Work out how many lines of the records hold the string "Dane", and reply with that number alone.

[Saved entries]
*** Begin section ***

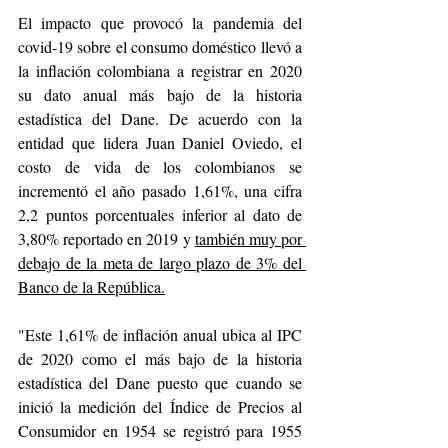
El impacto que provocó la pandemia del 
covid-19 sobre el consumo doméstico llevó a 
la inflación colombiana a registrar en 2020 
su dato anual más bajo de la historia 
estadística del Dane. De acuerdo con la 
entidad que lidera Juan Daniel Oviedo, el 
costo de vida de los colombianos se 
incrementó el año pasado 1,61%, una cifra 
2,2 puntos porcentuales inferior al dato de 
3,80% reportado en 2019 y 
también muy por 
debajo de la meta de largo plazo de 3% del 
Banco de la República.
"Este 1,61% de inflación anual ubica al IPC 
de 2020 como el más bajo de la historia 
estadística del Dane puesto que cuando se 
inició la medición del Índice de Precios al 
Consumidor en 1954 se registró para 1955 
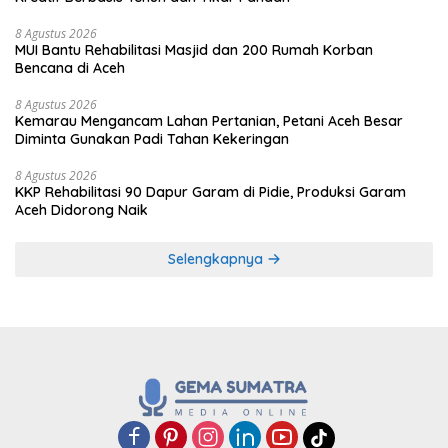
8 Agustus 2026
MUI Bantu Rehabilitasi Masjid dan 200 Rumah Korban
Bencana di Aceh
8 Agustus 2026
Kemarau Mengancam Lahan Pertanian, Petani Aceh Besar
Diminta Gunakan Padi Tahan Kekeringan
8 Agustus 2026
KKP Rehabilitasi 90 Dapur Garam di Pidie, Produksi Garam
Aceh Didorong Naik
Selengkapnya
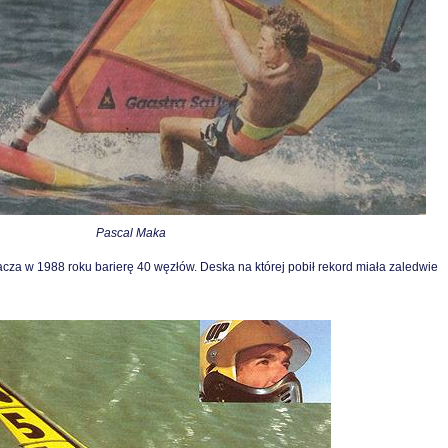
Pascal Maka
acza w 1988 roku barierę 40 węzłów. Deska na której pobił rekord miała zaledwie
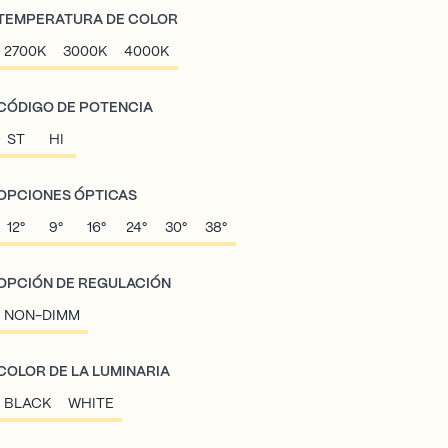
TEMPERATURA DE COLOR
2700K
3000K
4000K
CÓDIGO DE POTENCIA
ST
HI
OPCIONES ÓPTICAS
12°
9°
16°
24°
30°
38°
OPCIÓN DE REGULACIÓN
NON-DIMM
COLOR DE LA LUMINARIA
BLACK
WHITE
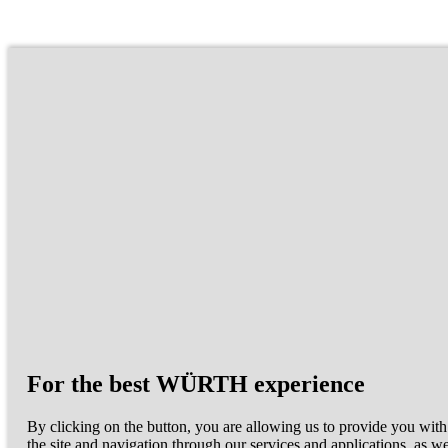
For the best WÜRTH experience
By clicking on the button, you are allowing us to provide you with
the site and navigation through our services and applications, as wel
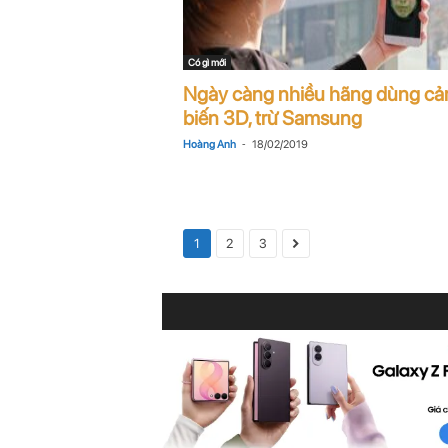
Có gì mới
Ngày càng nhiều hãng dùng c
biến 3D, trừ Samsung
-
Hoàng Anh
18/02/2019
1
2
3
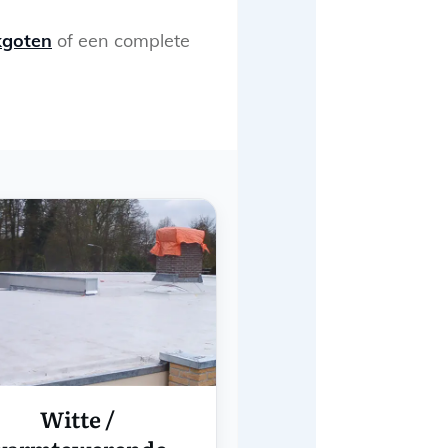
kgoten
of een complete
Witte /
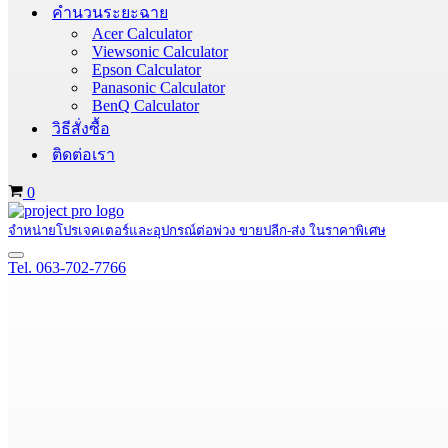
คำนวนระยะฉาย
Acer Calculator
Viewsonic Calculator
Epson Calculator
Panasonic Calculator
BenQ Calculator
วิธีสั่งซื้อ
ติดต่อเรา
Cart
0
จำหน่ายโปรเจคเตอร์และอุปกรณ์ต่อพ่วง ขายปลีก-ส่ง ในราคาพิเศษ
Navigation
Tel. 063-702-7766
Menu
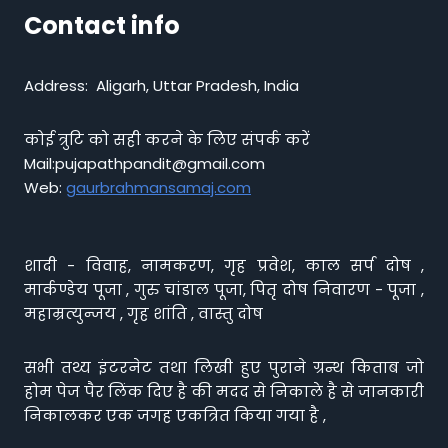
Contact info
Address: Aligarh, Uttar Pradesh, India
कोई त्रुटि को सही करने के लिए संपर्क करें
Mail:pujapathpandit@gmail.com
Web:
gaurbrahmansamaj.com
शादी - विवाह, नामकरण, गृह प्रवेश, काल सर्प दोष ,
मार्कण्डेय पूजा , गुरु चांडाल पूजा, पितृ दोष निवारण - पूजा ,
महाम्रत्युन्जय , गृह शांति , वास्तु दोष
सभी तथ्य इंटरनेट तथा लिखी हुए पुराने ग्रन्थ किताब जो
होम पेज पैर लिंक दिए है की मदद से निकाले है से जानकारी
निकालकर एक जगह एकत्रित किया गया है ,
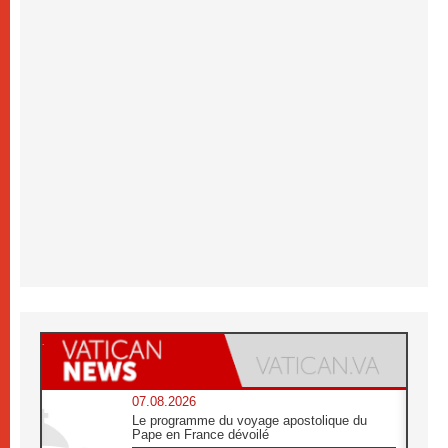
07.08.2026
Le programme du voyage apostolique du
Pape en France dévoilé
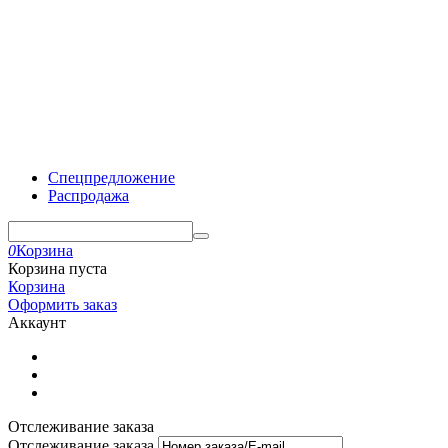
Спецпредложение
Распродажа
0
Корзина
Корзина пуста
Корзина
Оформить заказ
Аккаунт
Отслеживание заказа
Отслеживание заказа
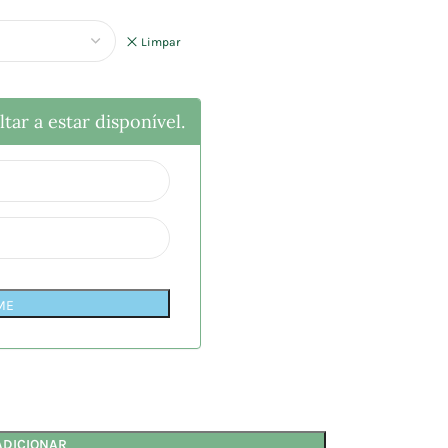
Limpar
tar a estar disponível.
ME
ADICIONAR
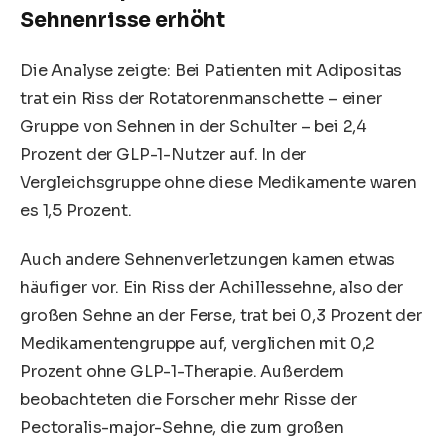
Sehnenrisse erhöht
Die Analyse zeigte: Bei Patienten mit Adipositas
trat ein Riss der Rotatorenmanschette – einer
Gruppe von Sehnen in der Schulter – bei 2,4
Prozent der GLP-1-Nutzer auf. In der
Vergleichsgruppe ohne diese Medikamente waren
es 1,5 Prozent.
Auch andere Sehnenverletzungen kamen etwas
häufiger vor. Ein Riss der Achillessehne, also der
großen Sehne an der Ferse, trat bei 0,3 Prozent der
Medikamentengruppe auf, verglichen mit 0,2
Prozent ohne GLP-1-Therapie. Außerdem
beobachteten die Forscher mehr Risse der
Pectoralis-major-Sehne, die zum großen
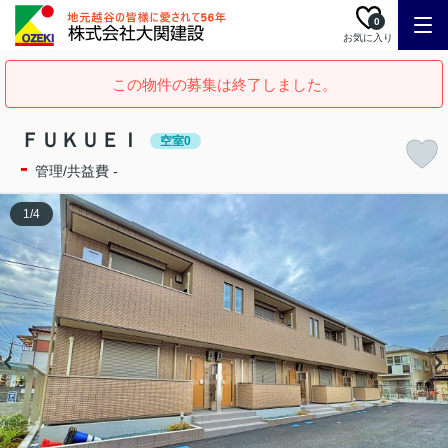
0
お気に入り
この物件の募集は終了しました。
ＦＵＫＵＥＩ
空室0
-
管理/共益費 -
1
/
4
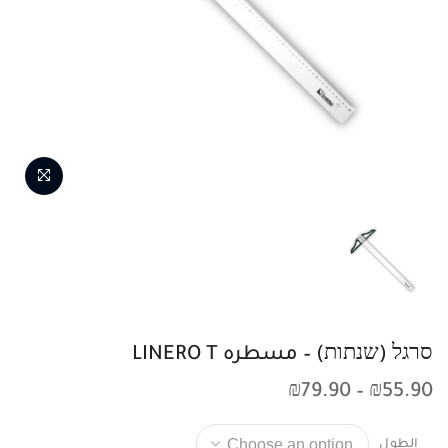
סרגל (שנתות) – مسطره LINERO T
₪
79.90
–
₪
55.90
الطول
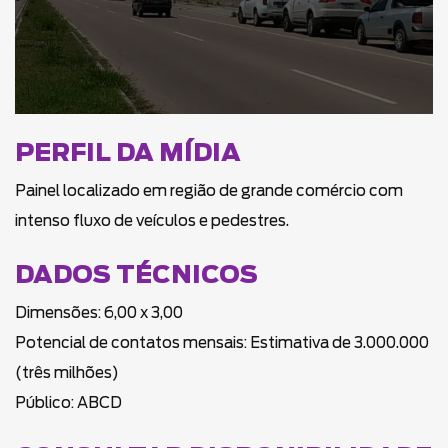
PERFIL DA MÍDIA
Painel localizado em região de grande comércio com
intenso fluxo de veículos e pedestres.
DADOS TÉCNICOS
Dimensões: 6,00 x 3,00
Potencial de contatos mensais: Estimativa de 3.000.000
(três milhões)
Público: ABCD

*** End section ***

§ Response to this task:
2